## Task
Copy out the entire listing below exactly, but without its pictures.
==*==
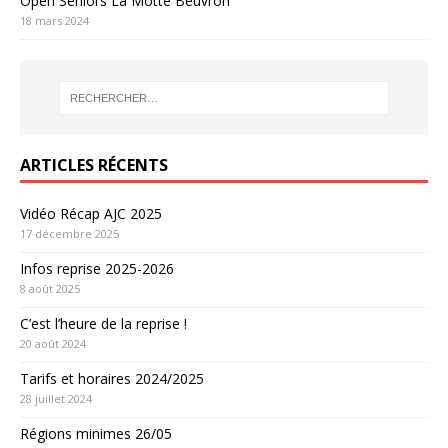
Open Seniors La Motte Beuvron
18 mars 2024
ARTICLES RÉCENTS
Vidéo Récap AJC 2025
17 décembre 2025
Infos reprise 2025-2026
8 août 2025
C’est l’heure de la reprise !
20 août 2024
Tarifs et horaires 2024/2025
28 juillet 2024
Régions minimes 26/05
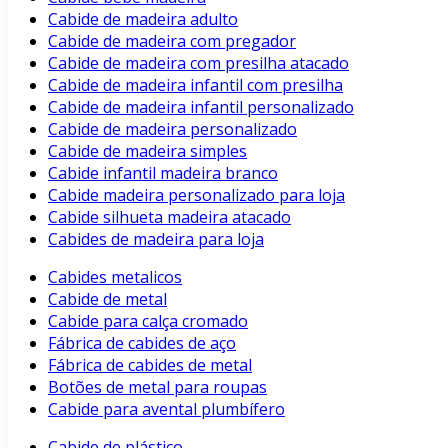
Cabide de madeira adulto
Cabide de madeira com pregador
Cabide de madeira com presilha atacado
Cabide de madeira infantil com presilha
Cabide de madeira infantil personalizado
Cabide de madeira personalizado
Cabide de madeira simples
Cabide infantil madeira branco
Cabide madeira personalizado para loja
Cabide silhueta madeira atacado
Cabides de madeira para loja
Cabides metalicos
Cabide de metal
Cabide para calça cromado
Fábrica de cabides de aço
Fábrica de cabides de metal
Botões de metal para roupas
Cabide para avental plumbífero
Cabide de plástico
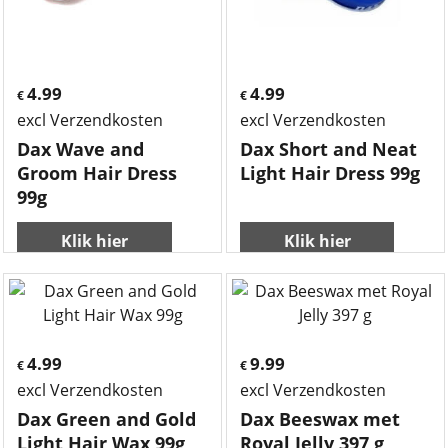
4.99
4.99
€
€
excl Verzendkosten
excl Verzendkosten
Dax Wave and
Dax Short and Neat
Groom Hair Dress
Light Hair Dress 99g
99g
Klik hier
Klik hier
4.99
9.99
€
€
excl Verzendkosten
excl Verzendkosten
Dax Green and Gold
Dax Beeswax met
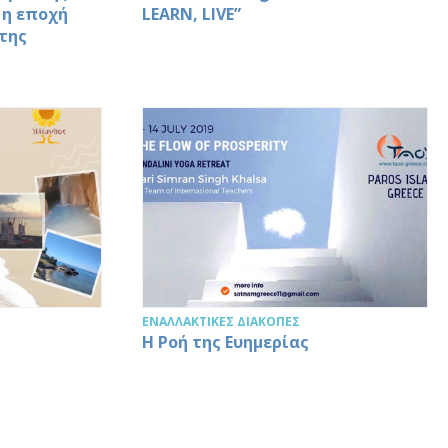
 η εποχή
LEARN, LIVE”
 της
ΕΝΑΛΛΑΚΤΙΚΈΣ ΔΙΑΚΟΠΈΣ
H Ροή της Ευημερίας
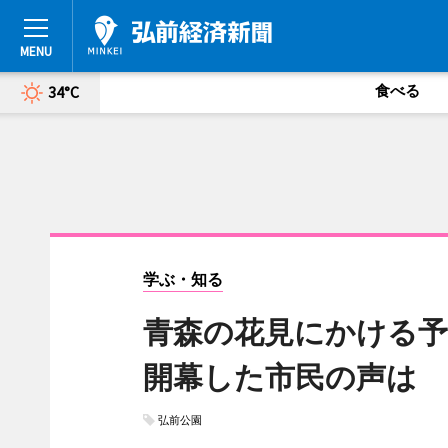
食べる
34°C
学ぶ・知る
青森の花見にかける予
開幕した市民の声は
弘前公園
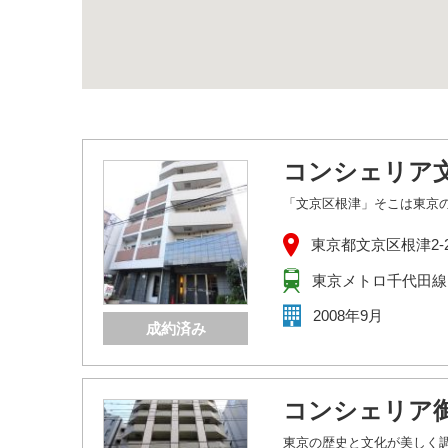
コンシェリア
「文京区根津」そこは東京
東京都文京区根津2-23
東京メトロ千代田線
2008年9月
成約済み
コンシェリア
東京の歴史と文化が美しく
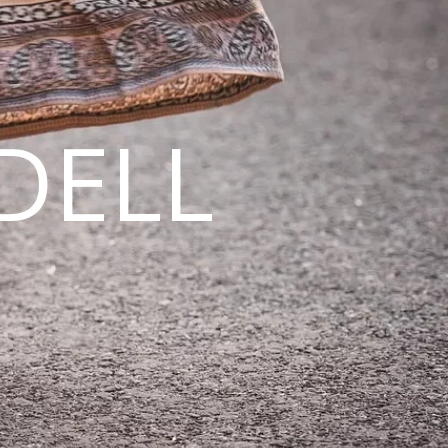
DELL
N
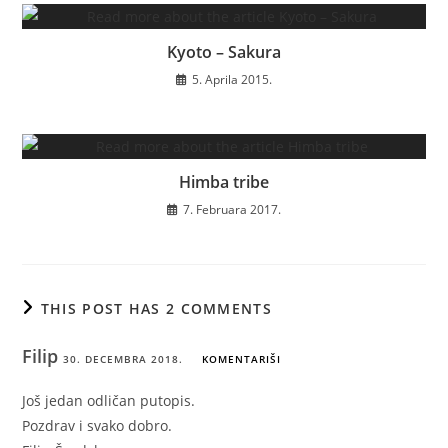
Kyoto – Sakura
5. Aprila 2015.
Himba tribe
7. Februara 2017.
THIS POST HAS 2 COMMENTS
Filip
30. DECEMBRA 2018.
KOMENTARIŠI
Još jedan odličan putopis.
Pozdrav i svako dobro.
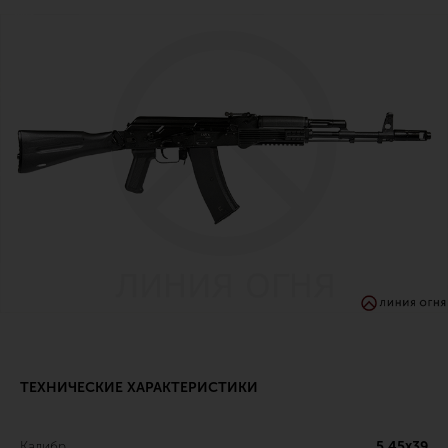
ТЕХНИЧЕСКИЕ ХАРАКТЕРИСТИКИ
Калибр
5,45х39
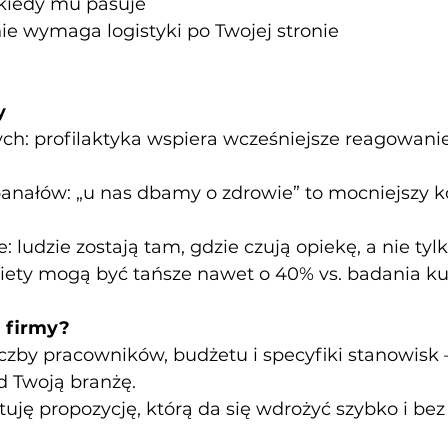
 kiedy mu pasuje
nie wymaga logistyki po Twojej stronie
y
h: profilaktyka wspiera wcześniejsze reagowanie
anałów: „u nas dbamy o zdrowie” to mocniejszy k
 ludzie zostają tam, gdzie czują opiekę, a nie tyl
kiety mogą być tańsze nawet o 40% vs. badania 
j firmy?
czby pracowników, budżetu i specyfiki stanowisk
 Twoją branżę.
uję propozycję, którą da się wdrożyć szybko i bez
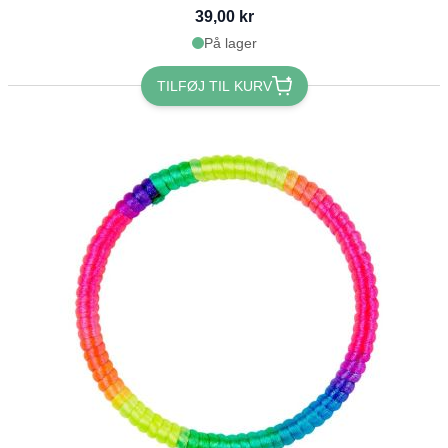
39,00 kr
På lager
TILFØJ TIL KURV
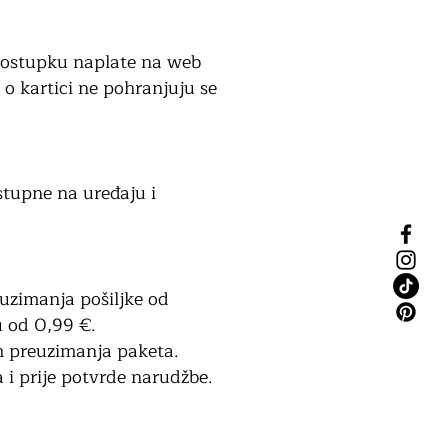
 postupku naplate na web
 o kartici ne pohranjuju se
stupne na uređaju i
uzimanja pošiljke od
 od 0,99 €.
m preuzimanja paketa.
i prije potvrde narudžbe.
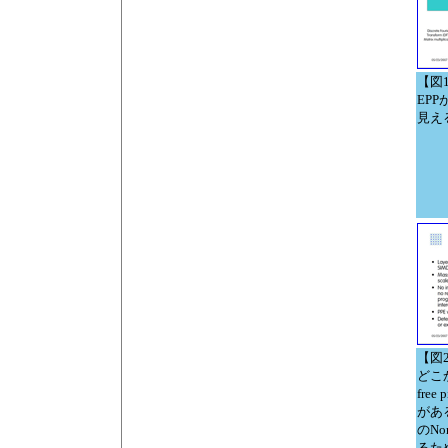
【図
EP
見え
【図
どこかM
fre
があ
のNo
るた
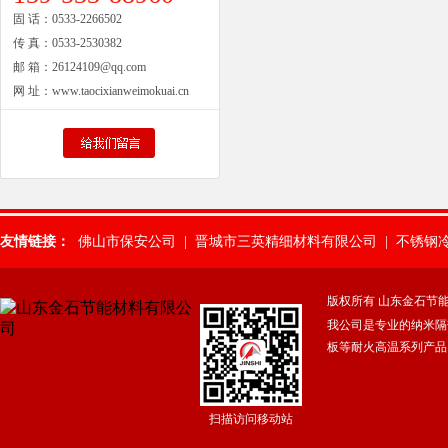
固 话：
0533-2266502
传 真：
0533-2530382
邮 箱：
26124109@qq.com
网 址：
www.taocixianweimokuai.cn
友情链接：
佛山市保安公司
|
晋城市三英精细材料有限公司
|
不锈钢
惠州保安公司
|
肇庆保安公司
|
武汉市保安服务有限公司
|
山东除氟
版权所有 山东金石节
我公司是专业的纳米隔
广州保安公司
|
东莞常平保安公司
|
东莞横沥保安公司
|
佛山保安服
板等耐火高温系列产品
焊接铰链
|
湛江保安服务公司
|
广东得安保安服务有限公司中山分公
扫描访问移动站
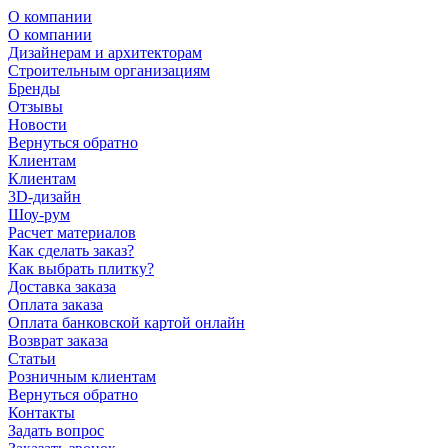
О компании
О компании
Дизайнерам и архитекторам
Строительным организациям
Бренды
Отзывы
Новости
Вернуться обратно
Клиентам
Клиентам
3D-дизайн
Шоу-рум
Расчет материалов
Как сделать заказ?
Как выбрать плитку?
Доставка заказа
Оплата заказа
Оплата банковской картой онлайн
Возврат заказа
Статьи
Розничным клиентам
Вернуться обратно
Контакты
Задать вопрос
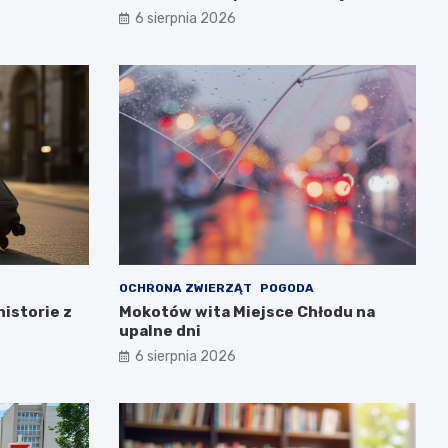
Warszawie
6 sierpnia 2026
OCHRONA ZWIERZĄT
POGODA
historie z
Mokotów wita Miejsce Chłodu na
upalne dni
6 sierpnia 2026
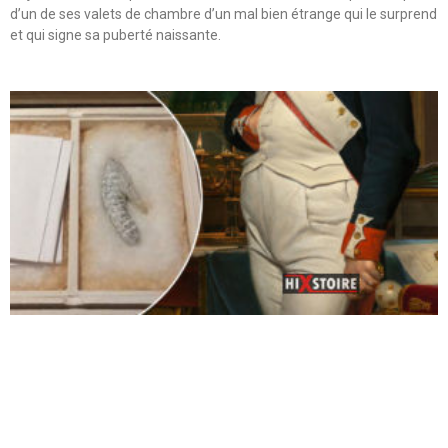
d’un de ses valets de chambre d’un mal bien étrange qui le surprend
et qui signe sa puberté naissante.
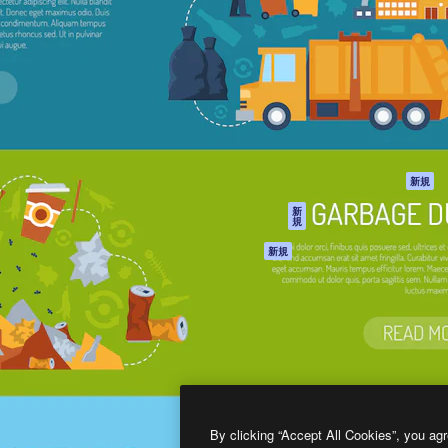
製品
はじめに
ティブ制作を導くためのプラ
Spaces
Academy
クリエイター、企業、代理
AI アシスタント
ドキュメント
含む100万人以上が利用して
AI 画像生成ツール
サポート
AI 動画生成ツール
利用規約
AI 音声合成ツール
プライバシーポリ
シー
ストックコンテン
ツ
オリジナル
新規
Claude/ChatGPT
クッキーポリシー
新
規
向けMCP
トラストセンター
エージェント
アフィリエイト
新規
API
法人向け
モバイルアプリ
すべてのMagnificツ
ール
2026
Freepik Company S.L.U.
無断複写・転載を禁じます
.
By clicking “Accept All Cookies”, you agr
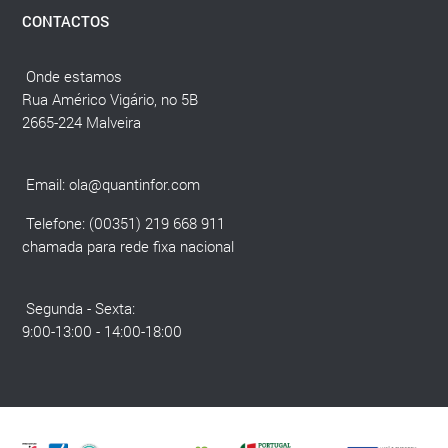
CONTACTOS
Onde estamos
Rua Américo Vigário, no 5B
2665-224 Malveira
Email:
ola@quantinfor.com
Telefone: (00351) 219 668 911
chamada para rede fixa nacional
Segunda - Sexta:
9:00-13:00 - 14:00-18:00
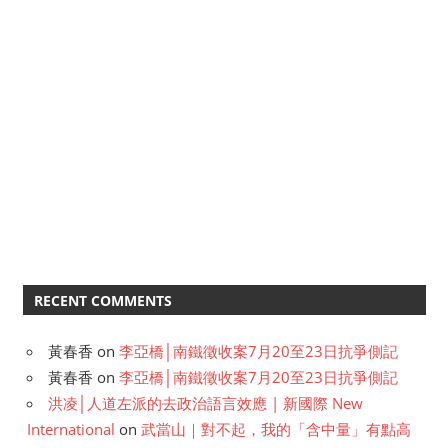
RECENT COMMENTS
黃春香
on
李亞橋│南鐵徵收案7月20至23日抗爭側記
黃春香
on
李亞橋│南鐵徵收案7月20至23日抗爭側記
洪凌│人道左派的去政治語言效應 | 新國際 New
International
on
武當山｜對不起，我的「含中量」有點高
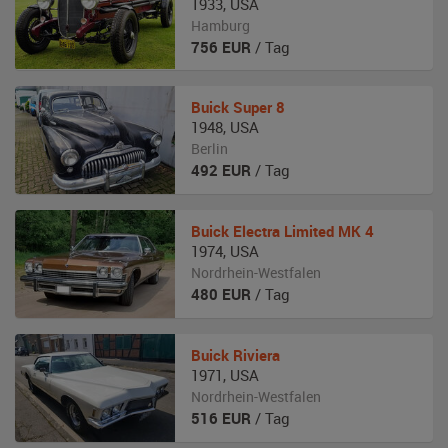
1933
,
USA
Hamburg
756
EUR
/ Tag
Buick
Super 8
1948
,
USA
Berlin
492
EUR
/ Tag
Buick
Electra Limited MK 4
1974
,
USA
Nordrhein-Westfalen
480
EUR
/ Tag
Buick
Riviera
1971
,
USA
Nordrhein-Westfalen
516
EUR
/ Tag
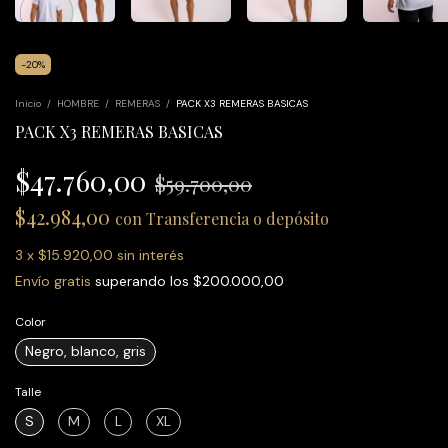
-
20
%
Inicio
/
HOMBRE
/
REMERAS
/
PACK X3 REMERAS BASICAS
PACK X3 REMERAS BASICAS
$47.760,00
$59.700,00
$42.984,00
con
Transferencia o depósito
3
x
$15.920,00
sin interés
Envío gratis
superando los
$200.000,00
Color
Negro, blanco, gris
Talle
S
M
L
XL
==*==
## Task response
Open Seniors La Motte Beuvron
18 mars 2024
ARTICLES RÉCENTS
Vidéo Récap AJC 2025
17 décembre 2025
Infos reprise 2025-2026
8 août 2025
C’est l’heure de la reprise !
20 août 2024
Tarifs et horaires 2024/2025
28 juillet 2024
Régions minimes 26/05
Cabide de madeira adulto
Cabide de madeira com pregador
Cabide de madeira com presilha atacado
Cabide de madeira infantil com presilha
Cabide de madeira infantil personalizado
Cabide de madeira personalizado
Cabide de madeira simples
Cabide infantil madeira branco
Cabide madeira personalizado para loja
Cabide silhueta madeira atacado
Cabides de madeira para loja
Cabides metalicos
Cabide de metal
Cabide para calça cromado
Fábrica de cabides de aço
Fábrica de cabides de metal
Botões de metal para roupas
Cabide para avental plumbífero
Cabide de plástico
4.99
4.99
€
€
excl Verzendkosten
excl Verzendkosten
Dax Wave and
Dax Short and Neat
Groom Hair Dress
Light Hair Dress 99g
99g
Klik hier
Klik hier
4.99
9.99
€
€
excl Verzendkosten
excl Verzendkosten
Dax Green and Gold
Dax Beeswax met
 η εποχή
LEARN, LIVE”
 της
ΕΝΑΛΛΑΚΤΙΚΈΣ ΔΙΑΚΟΠΈΣ
H Ροή της Ευημερίας
食べる
34°C
学ぶ・知る
青森の花見にかける予
開幕した市民の声は
弘前公園
コンシェリア
「文京区根津」そこは東京
東京都文京区根津2-23
東京メトロ千代田線
2008年9月
成約済み
コンシェリア
東京の歴史と文化が美しく
DELL
N
Kyoto – Sakura
5. Aprila 2015.
Himba tribe
7. Februara 2017.
THIS POST HAS 2 COMMENTS
Filip
30. DECEMBRA 2018.
KOMENTARIŠI
Još jedan odličan putopis.
Pozdrav i svako dobro.
ТЕХНИЧЕСКИЕ ХАРАКТЕРИСТИКИ
Калибр
5,45х39
 kiedy mu pasuje
nie wymaga logistyki po Twojej stronie
y
h: profilaktyka wspiera wcześniejsze reagowanie
anałów: „u nas dbamy o zdrowie” to mocniejszy k
 ludzie zostają tam, gdzie czują opiekę, a nie tyl
kiety mogą być tańsze nawet o 40% vs. badania 
j firmy?
czby pracowników, budżetu i specyfiki stanowisk
 Twoją branżę.
uję propozycję, którą da się wdrożyć szybko i bez
39,00 kr
På lager
TILFØJ TIL KURV
 postupku naplate na web
 o kartici ne pohranjuju se
stupne na uređaju i
uzimanja pošiljke od
 od 0,99 €.
m preuzimanja paketa.
i prije potvrde narudžbe.
【図
EP
見え
【図
どこかM
fre
があ
のNo
るた
固 话：
0533-2266502
传 真：
0533-2530382
邮 箱：
26124109@qq.com
网 址：
www.taocixianweimokuai.cn
友情链接：
佛山市保安公司
|
晋城市三英精细材料有限公司
|
不锈钢
惠州保安公司
|
肇庆保安公司
|
武汉市保安服务有限公司
|
山东除氟
版权所有 山东金石节
我公司是专业的纳米隔
广州保安公司
|
东莞常平保安公司
|
东莞横沥保安公司
|
佛山保安服
板等耐火高温系列产品
焊接铰链
|
湛江保安服务公司
|
广东得安保安服务有限公司中山分公
扫描访问移动站
О компании
О компании
Дизайнерам и архитекторам
Строительным организациям
Бренды
Отзывы
Новости
Вернуться обратно
Клиентам
Клиентам
3D-дизайн
Шоу-рум
Расчет материалов
Как сделать заказ?
Как выбрать плитку?
Доставка заказа
Оплата заказа
Оплата банковской картой онлайн
Возврат заказа
Статьи
Розничным клиентам
Вернуться обратно
Контакты
Задать вопрос
Warszawie
6 sierpnia 2026
OCHRONA ZWIERZĄT
POGODA
historie z
Mokotów wita Miejsce Chłodu na
upalne dni
6 sierpnia 2026
d’un de ses valets de chambre d’un mal bien étrange qui le surprend
et qui signe sa puberté naissante.
製品
はじめに
ティブ制作を導くためのプラ
Spaces
Academy
クリエイター、企業、代理
AI アシスタント
ドキュメント
含む100万人以上が利用して
AI 画像生成ツール
サポート
AI 動画生成ツール
利用規約
AI 音声合成ツール
プライバシーポリ
シー
ストックコンテン
ツ
オリジナル
新規
Claude/ChatGPT
クッキーポリシー
新
規
向けMCP
トラストセンター
エージェント
アフィリエイト
新規
API
法人向け
モバイルアプリ
すべてのMagnificツ
ール
2026
Freepik Company S.L.U.
無断複写・転載を禁じます
.
By clicking “Accept All Cookies”, you agr
CONTACTOS
Onde estamos
Rua Américo Vigário, no 5B
2665-224 Malveira
Email:
ola@quantinfor.com
Telefone: (00351) 219 668 911
chamada para rede fixa nacional
Segunda - Sexta:
9:00-13:00 - 14:00-18:00
RECENT COMMENTS
黃春香
on
李亞橋│南鐵徵收案7月20至23日抗爭側記
黃春香
on
李亞橋│南鐵徵收案7月20至23日抗爭側記
洪凌│人道左派的去政治語言效應 | 新國際 New
International
on
武當山｜對不起，我的「含中量」有點高
1933
,
USA
Hamburg
756
EUR
/ Tag
Buick
Super 8
1948
,
USA
Berlin
492
EUR
/ Tag
Buick
Electra Limited MK 4
1974
,
USA
Nordrhein-Westfalen
480
EUR
/ Tag
Buick
Riviera
1971
,
USA
Nordrhein-Westfalen
516
EUR
/ Tag
-
20
%
Inicio
/
HOMBRE
/
REMERAS
/
PACK X3 REMERAS BASICAS
PACK X3 REMERAS BASICAS
$47.760,00
$59.700,00
$42.984,00
con
Transferencia o depósito
3
x
$15.920,00
sin interés
Envío gratis
superando los
$200.000,00
Color
Negro, blanco, gris
Talle
S
M
L
XL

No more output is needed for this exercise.